Debt-to-income (DTI) ratio
The share of your monthly income already committed to debt payments, and what lenders look for.
Debt-to-income ratio (often abbreviated DTI) is the percentage of your gross monthly income that goes toward monthly debt payments. Lenders use it to gauge how much of your income is already committed to existing debts and whether you can reasonably take on more.
How DTI is calculated
DTI is computed as: (Total monthly debt payments ÷ Gross monthly income) × 100.
Example: $1,500 in monthly debt payments (mortgage + car + credit card minimums) on $5,000 in gross monthly income = 30% DTI.
What counts as “debt” in DTI
Included in the calculation:
- Mortgage or rent payment
- Auto loan payments
- Student loan payments
- Credit card minimum payments
- Personal loan payments
- Alimony or child support paid
Generally not included: utilities, groceries, insurance premiums, taxes, entertainment, subscriptions.
What DTI ratios lenders look for
For personal loans, most lenders prefer a DTI under 40%, with some flexibility up to 50% for borrowers with strong credit and stable employment.

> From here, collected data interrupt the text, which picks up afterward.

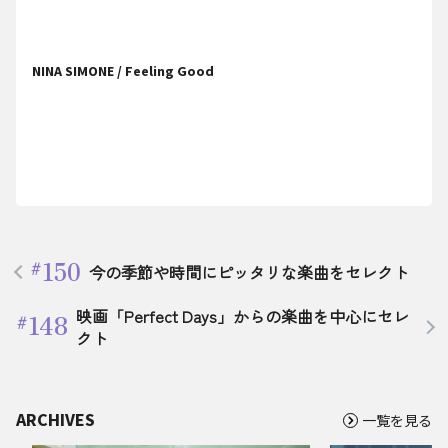
NINA SIMONE / Feeling Good
150
今の季節や時間にピッタリな楽曲をセレクト
映画「Perfect Days」からの楽曲を中心にセレ
148
クト
ARCHIVES
一覧を見る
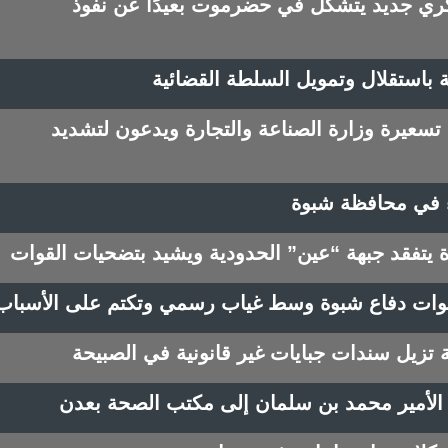
ي جديد يتشكل في حضرموت بعيدًا عن نفوذ
باستقلال وتمويل السلطة القضائية
سعيرة وزارة الصناعة والتجارة ويدعون لتشديد
ء في محافظة شبوة
ة يتفقد جبهة “عين” الحدودية ويشيد بتضحيات القوات
قوات دفاع شبوة وسط غياب رسمي وتكتم على الأسباب
ة تزيل سندات جبايات غير قانونية في الصبيحة
لأمير محمد بن سلمان إلى مكتب الصحة بعدن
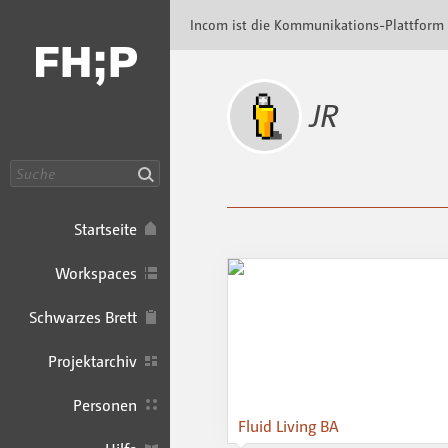
Incom FHP · Incom Kommunikationsplattfor
Incom ist die Kommunikations-Plattform
JR
Suche
Startseite
Workspaces
Schwarzes Brett
Projektarchiv
Personen
Fluid Living BA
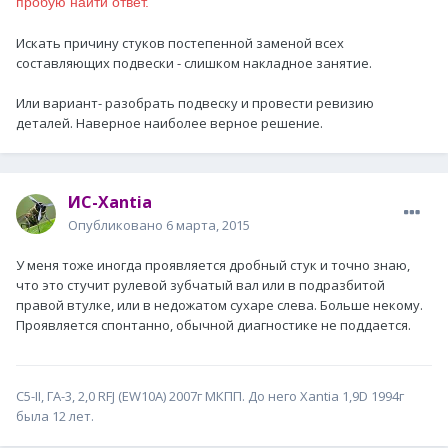
пробую найти ответ.
Искать причину стуков постепенной заменой всех
составляющих подвески - слишком накладное занятие.
Или вариант- разобрать подвеску и провести ревизию
деталей. Наверное наиболее верное решение.
ИС-Xantia
Опубликовано
6 марта, 2015
У меня тоже иногда проявляется дробный стук и точно знаю,
что это стучит рулевой зубчатый вал или в подразбитой
правой втулке, или в недожатом сухаре слева. Больше некому.
Проявляется спонтанно, обычной диагностике не поддается.
С5-II, ГА-3, 2,0 RFJ (EW10A) 2007г МКПП. До него Xantia 1,9D 1994г
была 12 лет.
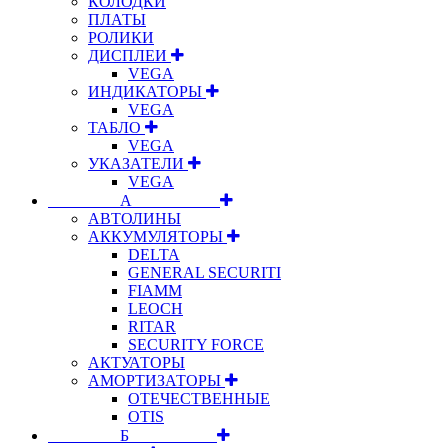
КОЛОДКИ
ПЛАТЫ
РОЛИКИ
ДИСПЛЕИ
VEGA
ИНДИКАТОРЫ
VEGA
ТАБЛО
VEGA
УКАЗАТЕЛИ
VEGA
⠀⠀⠀⠀⠀⠀А⠀⠀⠀⠀⠀⠀⠀
АВТОЛИНЫ
АККУМУЛЯТОРЫ
DELTA
GENERAL SECURITI
FIAMM
LEOCH
RITAR
SECURITY FORCE
АКТУАТОРЫ
АМОРТИЗАТОРЫ
ОТЕЧЕСТВЕННЫЕ
OTIS
⠀⠀⠀⠀⠀⠀Б⠀⠀⠀⠀⠀⠀⠀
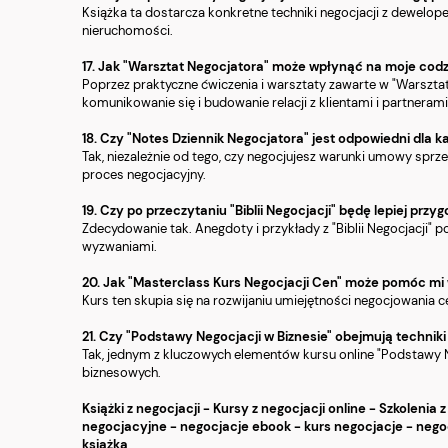
Książka ta dostarcza konkretne techniki negocjacji z dewelo
nieruchomości.
17. Jak "Warsztat Negocjatora" może wpłynąć na moje cod
Poprzez praktyczne ćwiczenia i warsztaty zawarte w "Warsztat
komunikowanie się i budowanie relacji z klientami i partneram
18. Czy "Notes Dziennik Negocjatora" jest odpowiedni dla k
Tak, niezależnie od tego, czy negocjujesz warunki umowy spr
proces negocjacyjny.
19. Czy po przeczytaniu "Biblii Negocjacji" będę lepiej p
Zdecydowanie tak. Anegdoty i przykłady z "Biblii Negocjacji"
wyzwaniami.
20. Jak "Masterclass Kurs Negocjacji Cen" może pomóc m
Kurs ten skupia się na rozwijaniu umiejętności negocjowania 
21. Czy "Podstawy Negocjacji w Biznesie" obejmują technik
Tak, jednym z kluczowych elementów kursu online "Podstawy Neg
biznesowych.
Książki z negocjacji - Kursy z negocjacji online - Szkolenia 
negocjacyjne - negocjacje ebook - kurs negocjacje - negoc
książka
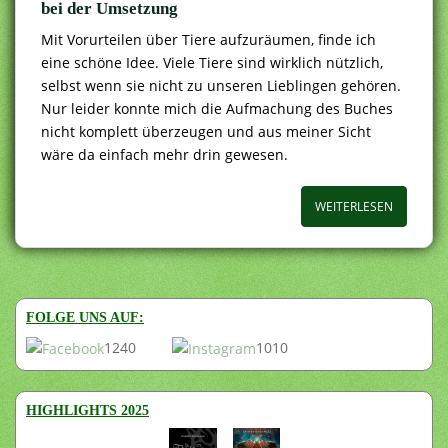
bei der Umsetzung
Mit Vorurteilen über Tiere aufzuräumen, finde ich
eine schöne Idee. Viele Tiere sind wirklich nützlich,
selbst wenn sie nicht zu unseren Lieblingen gehören.
Nur leider konnte mich die Aufmachung des Buches
nicht komplett überzeugen und aus meiner Sicht
wäre da einfach mehr drin gewesen.
WEITERLESEN
FOLGE UNS AUF:
1240
1010
HIGHLIGHTS 2025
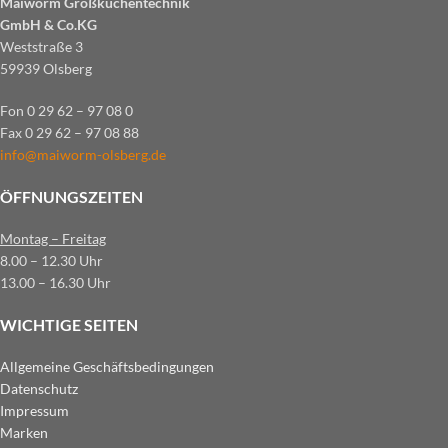
Maiworm Großküchentechnik
GmbH & Co.KG
Weststraße 3
59939 Olsberg
Fon 0 29 62 – 97 08 0
Fax 0 29 62 – 97 08 88
info@maiworm-olsberg.de
ÖFFNUNGSZEITEN
Montag – Freitag
8.00 – 12.30 Uhr
13.00 – 16.30 Uhr
WICHTIGE SEITEN
Allgemeine Geschäftsbedingungen
Datenschutz
Impressum
Marken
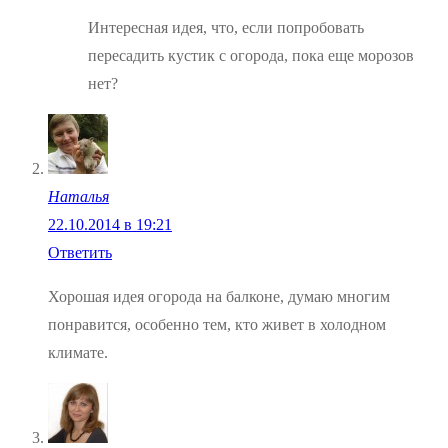
Интересная идея, что, если попробовать
пересадить кустик с огорода, пока еще морозов
нет?
Наталья
22.10.2014 в 19:21
Ответить
Хорошая идея огорода на балконе, думаю многим
понравится, особенно тем, кто живет в холодном
климате.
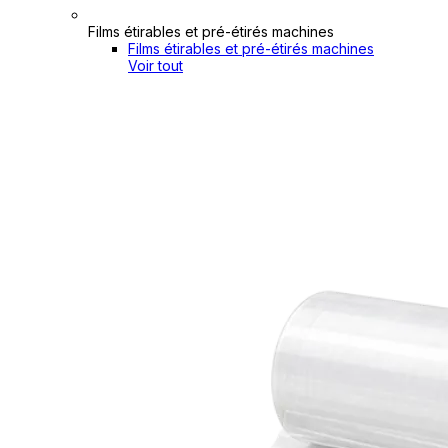
Films étirables et pré-étirés machines
Films étirables et pré-étirés machines
Voir tout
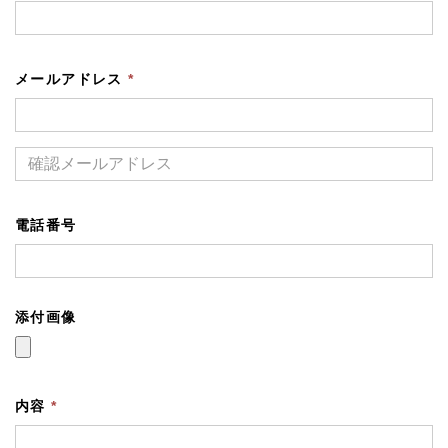
メールアドレス
*
電話番号
添付画像
内容
*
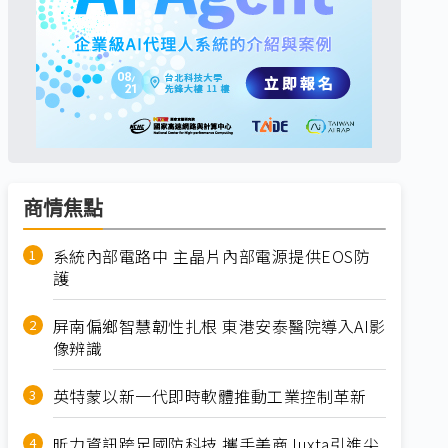
商情焦點
系統內部電路中 主晶片內部電源提供EOS防
護
屏南偏鄉智慧韌性扎根 東港安泰醫院導入AI影
像辨識
英特蒙以新一代即時軟體推動工業控制革新
昕力資訊跨足國防科技 攜手美商Juxta引進尖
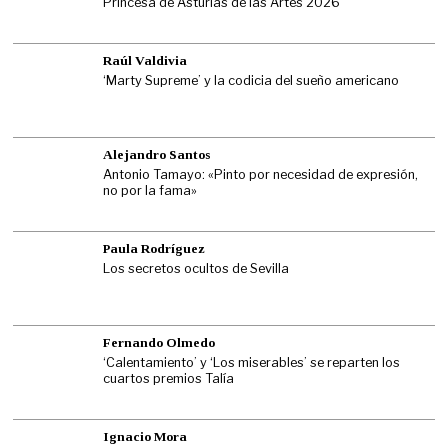
Princesa de Asturias de las Artes 2026
Raúl Valdivia
‘Marty Supreme’ y la codicia del sueño americano
Alejandro Santos
Antonio Tamayo: «Pinto por necesidad de expresión,
no por la fama»
Paula Rodríguez
Los secretos ocultos de Sevilla
Fernando Olmedo
‘Calentamiento’ y ‘Los miserables’ se reparten los
cuartos premios Talía
Ignacio Mora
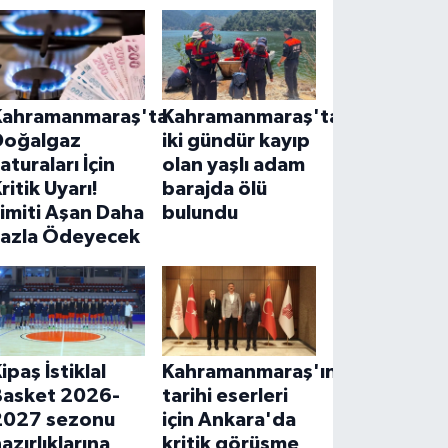
Kahramanmaraş'ta
Kahramanmaraş'ta
Doğalgaz
iki gündür kayıp
aturaları İçin
olan yaşlı adam
ritik Uyarı!
barajda ölü
imiti Aşan Daha
bulundu
Fazla Ödeyecek
ipaş İstiklal
Kahramanmaraş'ın
Basket 2026-
tarihi eserleri
2027 sezonu
için Ankara'da
azırlıklarına
kritik görüşme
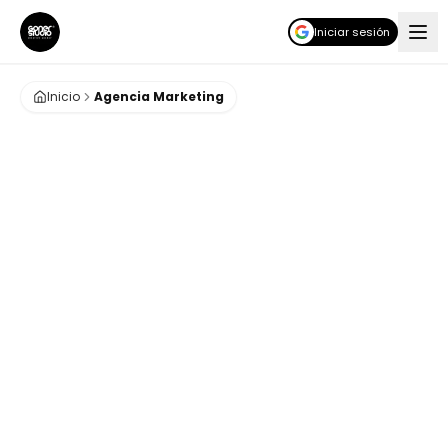
Iniciar sesión
Inicio
Agencia Marketing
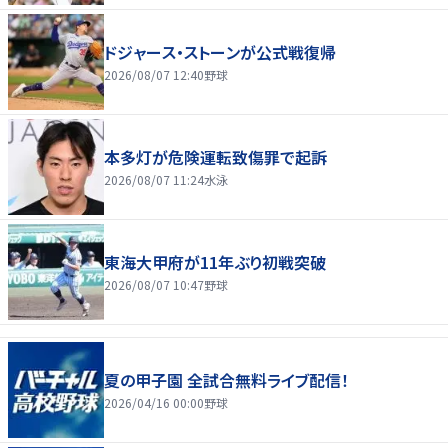
ドジャース・ストーンが公式戦復帰
2026/08/07 12:40
野球
本多灯が危険運転致傷罪で起訴
2026/08/07 11:24
水泳
東海大甲府が11年ぶり初戦突破
2026/08/07 10:47
野球
夏の甲子園 全試合無料ライブ配信！
2026/04/16 00:00
野球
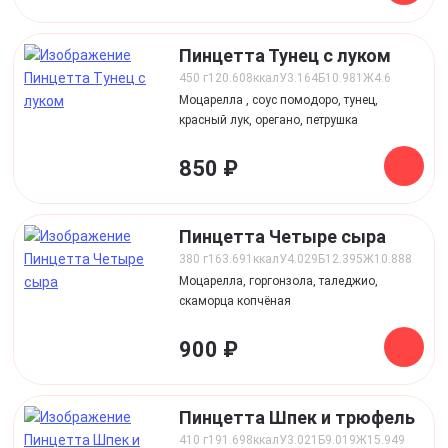
Пинцетта Тунец с луком
450 г
120.608
ккал
У
3.164
Б
10.981
Ж
4.6
Моцарелла , соус помодоро, тунец,
красный лук, орегано, петрушка
850 ₽
Пинцетта Четыре сыра
380 г
163.691
ккал
У
4.029
Б
12.395
Ж
10.888
Моцарелла, горгонзола, таледжио,
скаморца копчёная
900 ₽
Пинцетта Шпек и трюфель
410 г
191.698
ккал
У
3.021
Б
9.019
Ж
15.949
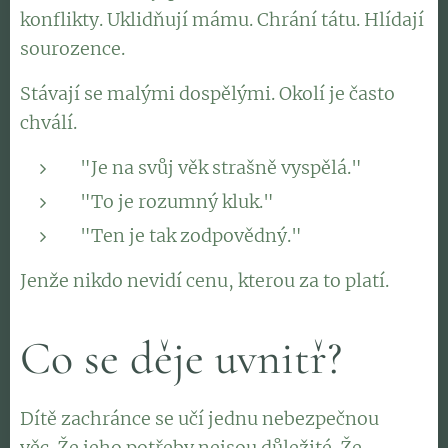
konflikty. Uklidňují mámu. Chrání tátu. Hlídají
sourozence.
Stávají se malými dospělými. Okolí je často
chválí.
"Je na svůj věk strašně vyspělá."
"To je rozumný kluk."
"Ten je tak zodpovědný."
Jenže nikdo nevidí cenu, kterou za to platí.
Co se děje uvnitř?
Dítě zachránce se učí jednu nebezpečnou
věc. Že jeho potřeby nejsou důležité. Že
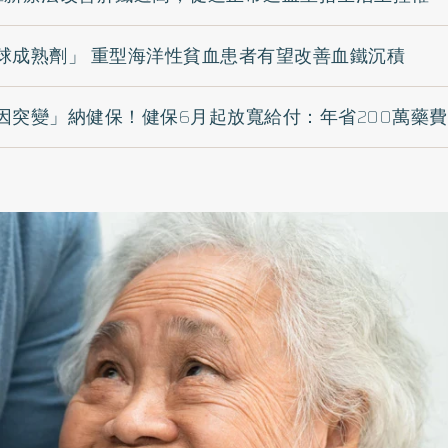
球成熟劑」 重型海洋性貧血患者有望改善血鐵沉積
因突變」納健保！健保6月起放寬給付：年省200萬藥費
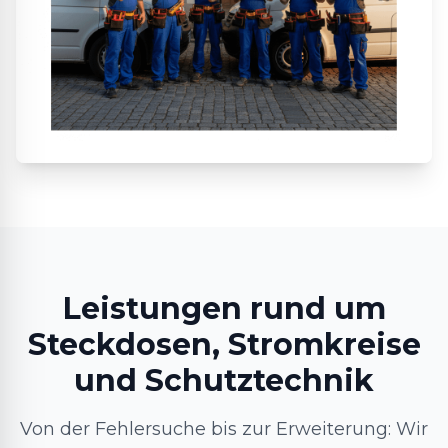
Leistungen rund um
Steckdosen, Stromkreise
und Schutztechnik
Von der Fehlersuche bis zur Erweiterung: Wir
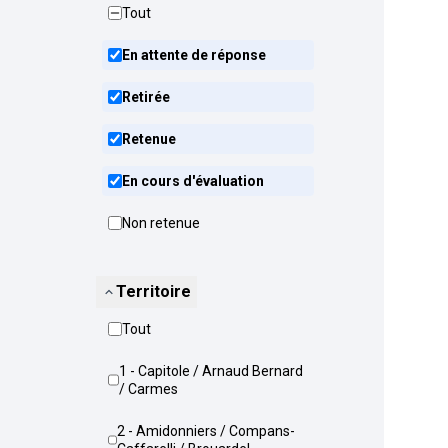
Tout
En attente de réponse
Retirée
Retenue
En cours d'évaluation
Non retenue
Territoire
Tout
1 - Capitole / Arnaud Bernard
/ Carmes
2 - Amidonniers / Compans-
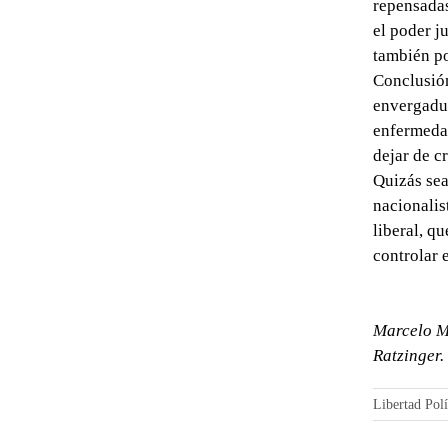
repensadas
el poder j
también po
Conclusión
envergadur
enfermedad
dejar de c
Quizás sea
nacionalis
liberal, q
controlar 
Marcelo M
Ratzinger.
Libertad Polí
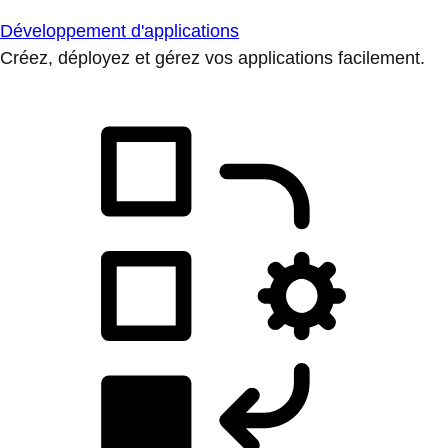
Développement d'applications
Créez, déployez et gérez vos applications facilement.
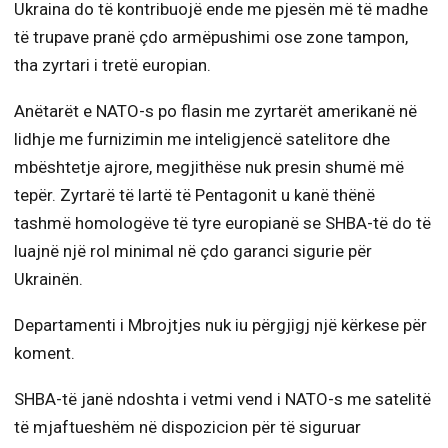
Ukraina do të kontribuojë ende me pjesën më të madhe
të trupave pranë çdo armëpushimi ose zone tampon,
tha zyrtari i tretë europian.
Anëtarët e NATO-s po flasin me zyrtarët amerikanë në
lidhje me furnizimin me inteligjencë satelitore dhe
mbështetje ajrore, megjithëse nuk presin shumë më
tepër. Zyrtarë të lartë të Pentagonit u kanë thënë
tashmë homologëve të tyre europianë se SHBA-të do të
luajnë një rol minimal në çdo garanci sigurie për
Ukrainën.
Departamenti i Mbrojtjes nuk iu përgjigj një kërkese për
koment.
SHBA-të janë ndoshta i vetmi vend i NATO-s me satelitë
të mjaftueshëm në dispozicion për të siguruar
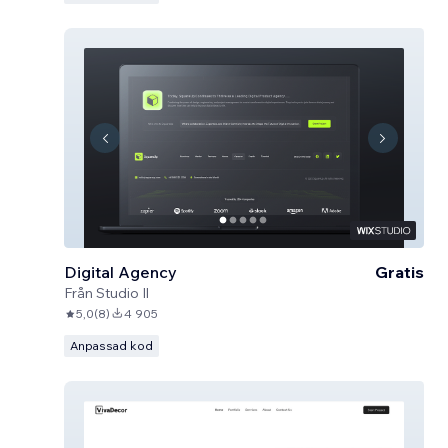
Digital Agency
Gratis
Från
Studio Il
5,0
(
8
)
4 905
Anpassad kod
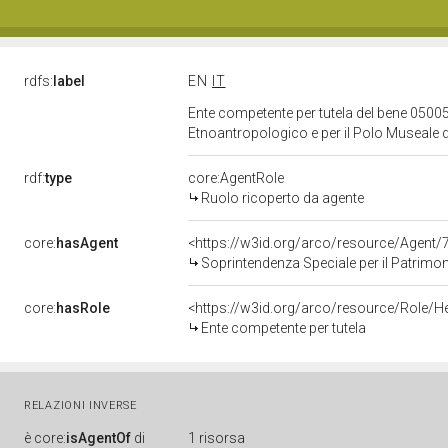
rdfs:
label
EN
IT
Ente competente per tutela del bene 05005
Etnoantropologico e per il Polo Museale d
rdf:
type
core:AgentRole
Ruolo ricoperto da agente
core:
hasAgent
<https://w3id.org/arco/resource/Agen
Soprintendenza Speciale per il Patrimonio Storico Ar
core:
hasRole
<https://w3id.org/arco/resource/Role/H
Ente competente per tutela
RELAZIONI INVERSE
è
core:
isAgentOf
di
1 risorsa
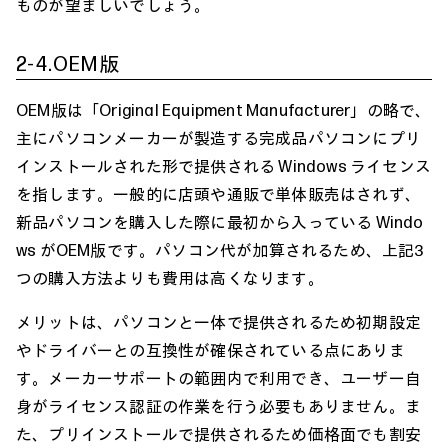
ものが望ましいでしょう。
2-4.OEM版
OEM版は「Original Equipment Manufacturer」の略で、
主にパソコンメーカーが製造する完成品パソコンにプリ
インストールされた形で提供される Windows ライセンス
を指します。一般的に店頭や通販で単体販売はされず、
新品パソコンを購入した際に最初から入っている Windo
ws がOEM版です。パソコン代が加算されるため、上記3
つの購入方法よりも費用は高くなります。
メリットは、パソコンと一体で提供されるため初期設定
やドライバーとの互換性が確保されている点にありま
す。メーカーサポートの範囲内で利用でき、ユーザー自
身がライセンス認証の作業を行う必要もありません。ま
た、プリインストールで提供されるため価格面でも割安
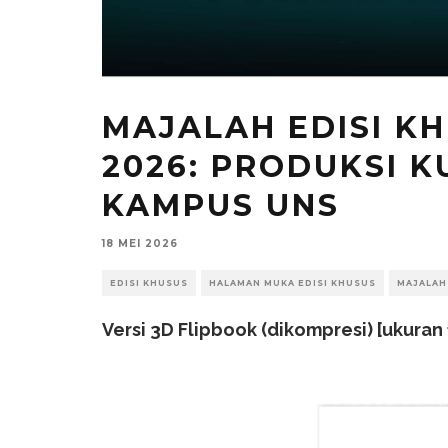
MAJALAH EDISI KH
2026: PRODUKSI K
KAMPUS UNS
18 MEI 2026
EDISI KHUSUS
HALAMAN MUKA EDISI KHUSUS
MAJALAH
Versi 3D Flipbook (dikompresi) [ukuran 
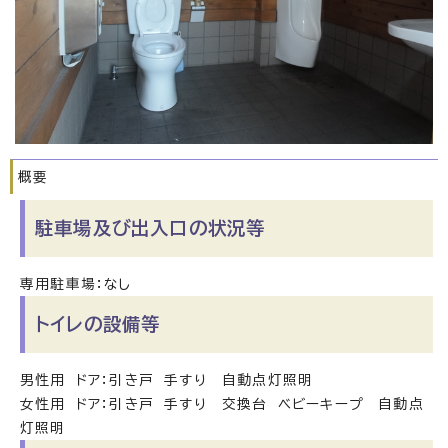
概要
駐車場及び出入口の状況等
専用駐車場：なし
トイレの設備等
男性用 ドア：引き戸 手すり 自動点灯照明
女性用 ドア：引き戸 手すり 交換台 ベビーキープ 自動点
灯照明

Mortgage lenders typically want 43% or lower as a hard cap, though FHA loans allow up to 50% in some cases.
Nationwide doesn’t apply a single hard DTI cutoff. Our underwriters consider DTI in the context of income stability, employment history, and the purpose of the loan. A borrower with 45% DTI but strong job tenure and a debt-consolidation purpose (which will reduce their DTI once the loan is funded) may still qualify.
How to improve your DTI before applying
Two paths: increase income (raise, second job, documented side income) or reduce monthly debt (pay down a card, refinance an auto loan to a longer term, pay off a small balance entirely). The fastest improvement usually comes from paying off any debt with a small remaining balance — it removes the monthly payment entirely.